I've read your suggestion and it is not as simple as it may look.

We already have a desync detection mechanism for debug purpose, but it's not suitable for public release as it takes time to compute and tends to provide fault positives.

It would also take some rework to implement the correction mechanism.



But we'll keep it in mind.



Hef.


For the love of god, we aren't asking for the world, here. We are not even asking for something that guarantees that all desynchronization issues are immediately detected and fixed without us lifting a hand.



Here is something that is NOT expensive in computation or comparison time and doesn't put overdue burdens on bandwidth either: On each end of turn, the host polls all clients for a checksum calculated over a limited set of vital statistics that are likely to be affected by the loss of synchronization and, if any of the checksums differ, put up a popup saying "out of sync". Then players know that at some time between the last save they rehosted from and this point the game has lost synchronization. And they can choose to leave the game, visit the lobby, and load the game from whatever save they want to. Sure, it isn't perfect, but it cuts significantly down on wasted time for players AND allow them to file way better bug reports than "something went wrong during the last several dozen turns and now everything is wrong in the save; I'm guessing that it was X".



Which makes it much easier for the development team to get at the causes of desynchronization as well. (Well, okay, depending on the quality of the bug reports, but on average it will.)



It can be something as simple as doing a checksum over the vital FIDS statistics of systems and nothing else, since just about ANY loss of synchronization will, eventually, result in different system data (things not built, growth rates resulting in different population, things conquered...) - and hence different checksums - and it can be incrementally improved to cover more areas, or cover areas better, as time allows. And something THAT simple can even be done in way that eliminates false positives or makes them extremely rare, unlike whatever complicated mechanism you've got running in your debug version.
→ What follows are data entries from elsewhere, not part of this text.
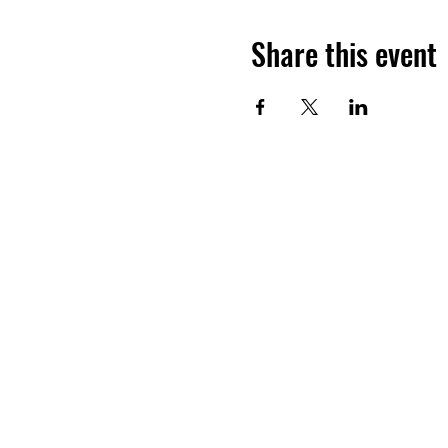
Share this event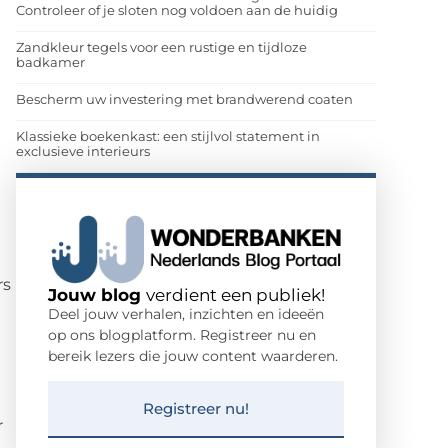
Controleer of je sloten nog voldoen aan de huidig
Zandkleur tegels voor een rustige en tijdloze
badkamer
Bescherm uw investering met brandwerend coaten
Klassieke boekenkast: een stijlvol statement in
exclusieve interieurs
rs
Jouw blog
verdient een publiek!
Deel jouw verhalen, inzichten en ideeën
op ons blogplatform. Registreer nu en
bereik lezers die jouw content waarderen.
Registreer nu!
r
Take your cue from Paradox' internal development team here. They don't have a huge development team either, but they do have complicated games with lots of data being transferred regularly and issues with clients going out of sync (OOS). They learned a decade ago that it was much, much, better to throw "out of sync" messages to their players when they were pretty sure there was a problem than to let players play on unaware.



Even if it meant that players then chose to "alt+F4, reload the game, reload the save", which was the case with their earliest games due to not cleaning up nicely after leaving a session.



Because while players were - and to this day are - annoyed with the time wasted when getting an OOS alert, abandoning game, and manually rehosting, it is not anywhere near the level of annoyance that NOT notifying them before such time as the game breaks because of some data mismatch between clients or players that the clients cannot reconcile or such time as the players have to rehost for one reason or another and the game will have to be either abandoned or replayed going far back wasting HOURS of everybody's time because EVERY save since the last rehost is suspect. Really, compared to THAT, and that IS the state of Endless Space right now, throwing the occasional false positive OOS is a very small price indeed.